▶ WHAT TO PRODUCE
The word "Fine": say how many lines of the data below contain it, and give the number alone.

=-=-=

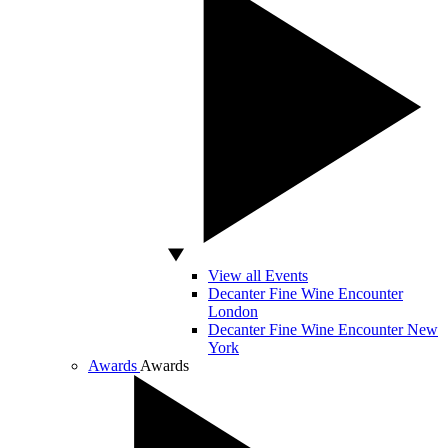
View all Events
Decanter Fine Wine Encounter
London
Decanter Fine Wine Encounter New
York
Awards
Awards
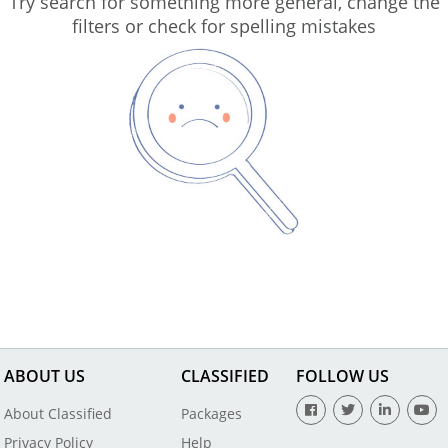
Try search for something more general, change the
filters or check for spelling mistakes
ABOUT US
CLASSIFIED
FOLLOW US
About Classified
Packages
Privacy Policy
Help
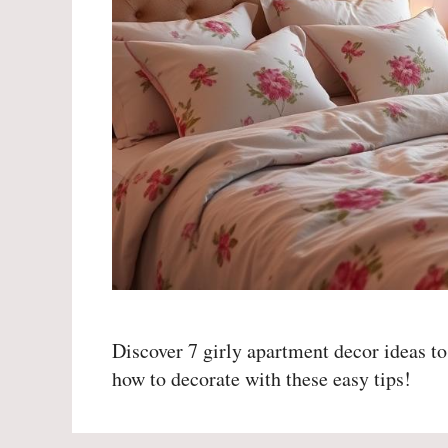
Discover 7 girly apartment decor ideas to
how to decorate with these easy tips!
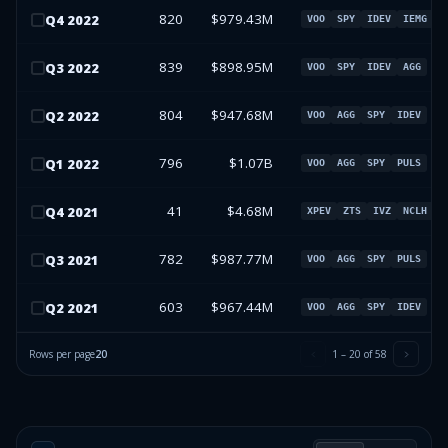
820
$979.43M
Q
4
2022
VOO
SPY
IDEV
IEMG
839
$898.95M
Q
3
2022
VOO
SPY
IDEV
AGG
804
$947.68M
Q
2
2022
VOO
AGG
SPY
IDEV
796
$1.07B
Q
1
2022
VOO
AGG
SPY
PULS
41
$4.68M
Q
4
2021
XPEV
ZTS
IVZ
NCLH
782
$987.77M
Q
3
2021
VOO
AGG
SPY
PULS
603
$967.44M
Q
2
2021
VOO
AGG
SPY
IDEV
Rows per page
20
1
–
20
of
58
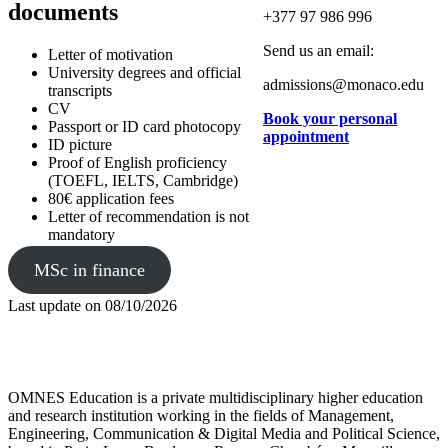
documents
+377 97 986 996
Send us an email:
Letter of motivation
University degrees and official
admissions@monaco.edu
transcripts
CV
Book your personal
Passport or ID card photocopy
appointment
ID picture
Proof of English proficiency
(TOEFL, IELTS, Cambridge)
80€ application fees
Letter of recommendation is not
mandatory
MSc in finance
Last update on
08/10/2026
OMNES Education is a private multidisciplinary higher education
and research institution working in the fields of Management,
Engineering, Communication & Digital Media and Political Science,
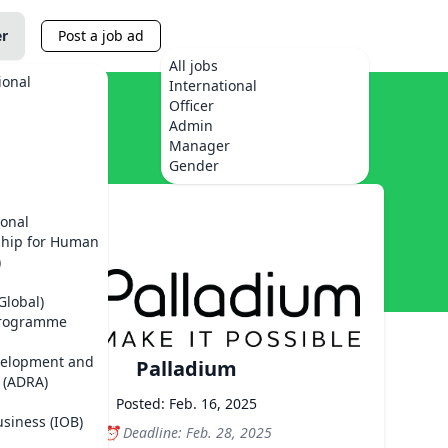
er
Post a job ad
All jobs
ional
International
Officer
Admin
Manager
Gender
ional
ship for Human
)
Global)
Programme
velopment and
Palladium
 (ADRA)
Posted: Feb. 16, 2025
usiness (IOB)
Deadline: Feb. 28, 2025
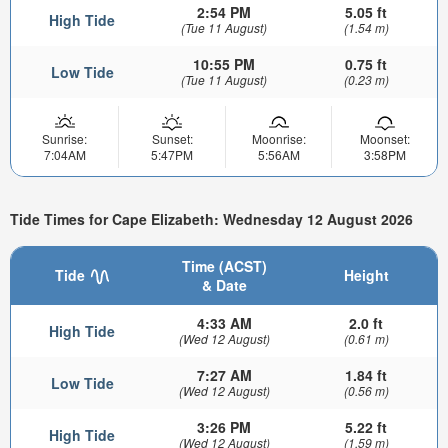
2:54 PM
5.05 ft
High Tide
(Tue 11 August)
(1.54 m)
10:55 PM
0.75 ft
Low Tide
(Tue 11 August)
(0.23 m)
Sunrise:
Sunset:
Moonrise:
Moonset:
7:04AM
5:47PM
5:56AM
3:58PM
Tide Times for Cape Elizabeth: Wednesday 12 August 2026
Time (ACST)
Tide
Height
& Date
4:33 AM
2.0 ft
High Tide
(Wed 12 August)
(0.61 m)
7:27 AM
1.84 ft
Low Tide
(Wed 12 August)
(0.56 m)
3:26 PM
5.22 ft
High Tide
(Wed 12 August)
(1.59 m)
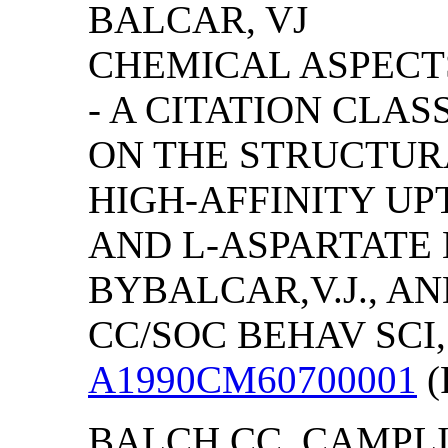
BALCAR, VJ
CHEMICAL ASPECT
- A CITATION CLA
ON THE STRUCTURA
HIGH-AFFINITY U
AND L-ASPARTATE 
BY
BALCAR,V.J., A
CC/SOC BEHAV SCI, (
A1990CM60700001
(
BALCH CC, CAMPL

=-=-=

▶ YOUR RESPONSE
2